In The Bank of Beautiful Sins, Penguin 1995 and Beautiful Country, Penguin 2010, by Robert Wrigley. I picked up these books at a bookstore going out of business; what a find. I love his poems. Check out “The Bramble” in Beautiful Sins – a walk into the woods for berries (“my back flayed like a flagellant’s”) where he discovers a gruesome scene from long ago.
My Reading Life, Pat Conroy, 2010, Talese/Doubleday. Many readers may know Conroy’s novels “The Great Santini” and “The Prince of Tides“, both made into major movies. This book is a memoir about mentorship, reading, book collecting and the influence of his mother on his becoming a great reader. He writes so well that this book is worth a re-read which is why I am bringing it.
My Wars Are Laid Away In BooksThe Life of Emily Dickinson, Alfred Habegger, 2002, Modern Library. I took a literary survey course this winter and this book was recommended as one of the best biographies of the Belle of Amherst. I think it is time I read more about her.
Dickinson – Everyman’s Library Pocket Poets, Knopf, 1993. A little book, just the right size to stick in a bag for bringing along when you have to wait somewhere or spend the night in a crummy motel.
American Hybrid – A Norton Anthology of New Poetry, edited by Cole Swenson and David St. John, 2009. This book presents its poems as a synthesis of traditional and experimental styles, thus “Hybrid”. It includes biographical information on each poet.
Winter 2012 Prairie Schooner, University of Nebraska Press. Stories, poems, essays and reviews, including a portfolio of Native American poetry and prose curated by Sherman Alexie, one of my favorite writers. This book was forgotten on the bookshelf last year and I happily found it this year.
Crossing The Yard – Thirty Years As A Prison Volunteer, Richard Shelton, University of Arizona Press, 2007. I have read Richard Shelton’s “Going Back To Bisbee” and it is time for another look at his work. This memoir of a creative writing professor documents his role inImage starting a writing program at Florence, AZ. State Prison. Some of his students went on to become published writers.
Ambition and Survival: Becoming a Poet, Christian Wiman, Copper Canyon Press, 2007. This is a re-read for me since I want to absorb more carefully what he has to say in his book of memoir and essays on poetry and poets. Wiman is currently the editor of Poetry Magazine.
The Open Door – 100 Poems, 100 Years of Poetry Magazine, edited by Don Share and Christian Wiman, University of Chicago Press, 2012. Another re-read for me since you can’t read a poem just once.

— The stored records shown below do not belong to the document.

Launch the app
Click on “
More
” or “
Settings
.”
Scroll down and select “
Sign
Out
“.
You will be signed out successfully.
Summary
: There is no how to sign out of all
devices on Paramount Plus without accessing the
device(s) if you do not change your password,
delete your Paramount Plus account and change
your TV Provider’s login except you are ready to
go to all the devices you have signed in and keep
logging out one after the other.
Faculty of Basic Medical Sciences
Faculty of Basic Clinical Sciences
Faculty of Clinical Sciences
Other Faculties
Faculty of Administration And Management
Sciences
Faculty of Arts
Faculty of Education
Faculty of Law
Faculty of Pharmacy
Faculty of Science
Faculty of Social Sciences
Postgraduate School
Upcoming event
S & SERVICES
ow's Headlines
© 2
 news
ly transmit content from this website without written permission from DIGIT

The Oxford Book of American Poetry, edited by David Lehman, Oxford University Press, 2006. This is a big book at 1,085 pages and has traveled back and forth a couple of times now. I find that if I read a poet somewhere I can usually find more of his/her poems in this book. I do not have an MFA in poetry. It would be nice to have but for the time being I have taken on a course of study on my own and every good book helps.
What Light Can Do, Robert Hass, Harper Collins, 2012. Essays on art, imagination and the natural world. Hass is a poet, essayist and Pulitzer Prize winner. I picked up this book at the Singing Wind Bookshop in Benson, Arizona, a jewel in the middle of the desert.
Bookbinding – Techniques and Projects by Josep Cambras, Barrons, 2007. I studied hand stitching of books and papermaking in college and would like to tackle at least one project this year. My reverence for books extends to making them.

My book bag is full but “Cather, Stories, Poems and Other Writings” is peering down from my shelf, making me think I might be able to wedge it in. I loved Cather’s “Death Comes For The Archbishop”, “My Antonia”, “The Song of the Lark” and “O, Pioneers”. Time to revisit her, too.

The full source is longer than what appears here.